[Recorded data]:
-- Opening Marker --
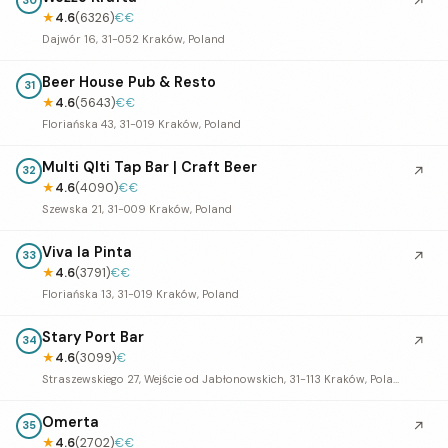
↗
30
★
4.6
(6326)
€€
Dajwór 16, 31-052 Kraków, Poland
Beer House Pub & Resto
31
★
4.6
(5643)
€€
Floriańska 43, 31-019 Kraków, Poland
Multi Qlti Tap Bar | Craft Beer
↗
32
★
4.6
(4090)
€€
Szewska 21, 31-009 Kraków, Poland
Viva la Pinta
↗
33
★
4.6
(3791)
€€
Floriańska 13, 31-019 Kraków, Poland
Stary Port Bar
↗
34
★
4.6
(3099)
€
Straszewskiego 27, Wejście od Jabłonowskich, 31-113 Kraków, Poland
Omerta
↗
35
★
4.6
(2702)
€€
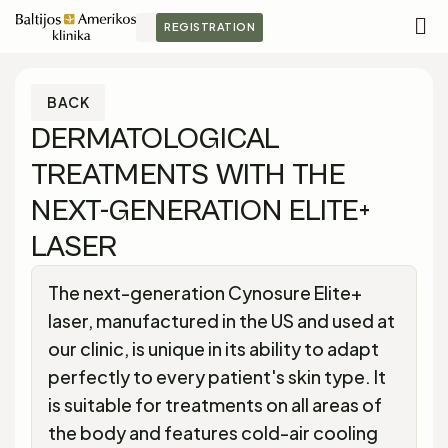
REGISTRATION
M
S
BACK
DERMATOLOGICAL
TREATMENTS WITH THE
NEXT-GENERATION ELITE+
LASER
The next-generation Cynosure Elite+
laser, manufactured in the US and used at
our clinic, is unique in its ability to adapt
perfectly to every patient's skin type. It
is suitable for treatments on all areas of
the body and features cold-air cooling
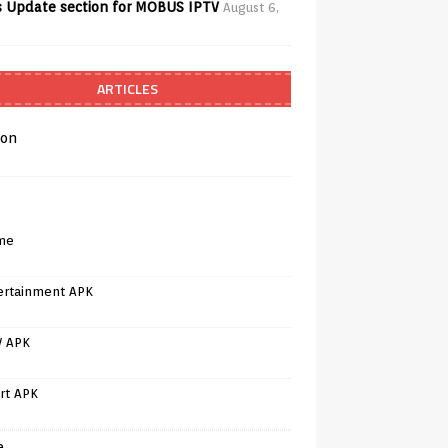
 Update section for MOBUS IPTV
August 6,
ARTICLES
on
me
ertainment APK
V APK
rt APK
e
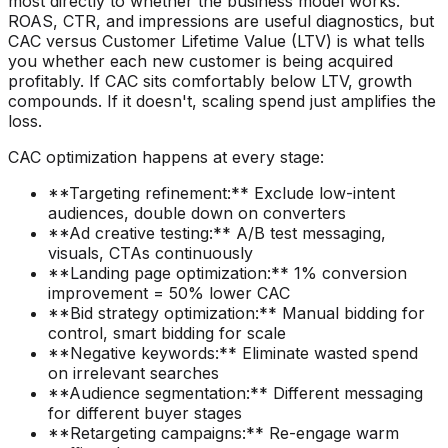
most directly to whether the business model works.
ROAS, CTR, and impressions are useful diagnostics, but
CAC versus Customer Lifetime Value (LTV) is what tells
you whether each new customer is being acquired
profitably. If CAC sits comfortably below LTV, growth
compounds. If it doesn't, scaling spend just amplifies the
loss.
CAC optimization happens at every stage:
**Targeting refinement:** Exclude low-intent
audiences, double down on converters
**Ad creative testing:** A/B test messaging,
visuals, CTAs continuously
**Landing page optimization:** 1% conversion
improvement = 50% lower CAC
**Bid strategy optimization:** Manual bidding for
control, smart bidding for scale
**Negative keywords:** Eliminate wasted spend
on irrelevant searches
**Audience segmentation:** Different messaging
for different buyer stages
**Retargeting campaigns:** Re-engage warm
-- Closing Marker --
From the first line above through the line containing "on irrelevant searches", copy everything exactly, without the pictures.

[Output of the task]:
↗
30
★
4.6
(6326)
€€
Dajwór 16, 31-052 Kraków, Poland
Beer House Pub & Resto
31
★
4.6
(5643)
€€
Floriańska 43, 31-019 Kraków, Poland
Multi Qlti Tap Bar | Craft Beer
↗
32
★
4.6
(4090)
€€
Szewska 21, 31-009 Kraków, Poland
Viva la Pinta
↗
33
★
4.6
(3791)
€€
Floriańska 13, 31-019 Kraków, Poland
Stary Port Bar
↗
34
★
4.6
(3099)
€
Straszewskiego 27, Wejście od Jabłonowskich, 31-113 Kraków, Poland
Omerta
↗
35
★
4.6
(2702)
€€
REGISTRATION
M
S
BACK
DERMATOLOGICAL
TREATMENTS WITH THE
NEXT-GENERATION ELITE+
LASER
The next-generation Cynosure Elite+
laser, manufactured in the US and used at
our clinic, is unique in its ability to adapt
perfectly to every patient's skin type. It
is suitable for treatments on all areas of
the body and features cold-air cooling
 Update section for MOBUS IPTV
August 6,
ARTICLES
on
me
ertainment APK
V APK
rt APK
e
most directly to whether the business model works.
ROAS, CTR, and impressions are useful diagnostics, but
CAC versus Customer Lifetime Value (LTV) is what tells
you whether each new customer is being acquired
profitably. If CAC sits comfortably below LTV, growth
compounds. If it doesn't, scaling spend just amplifies the
loss.
CAC optimization happens at every stage:
**Targeting refinement:** Exclude low-intent
audiences, double down on converters
**Ad creative testing:** A/B test messaging,
visuals, CTAs continuously
**Landing page optimization:** 1% conversion
improvement = 50% lower CAC
**Bid strategy optimization:** Manual bidding for
control, smart bidding for scale
**Negative keywords:** Eliminate wasted spend
on irrelevant searches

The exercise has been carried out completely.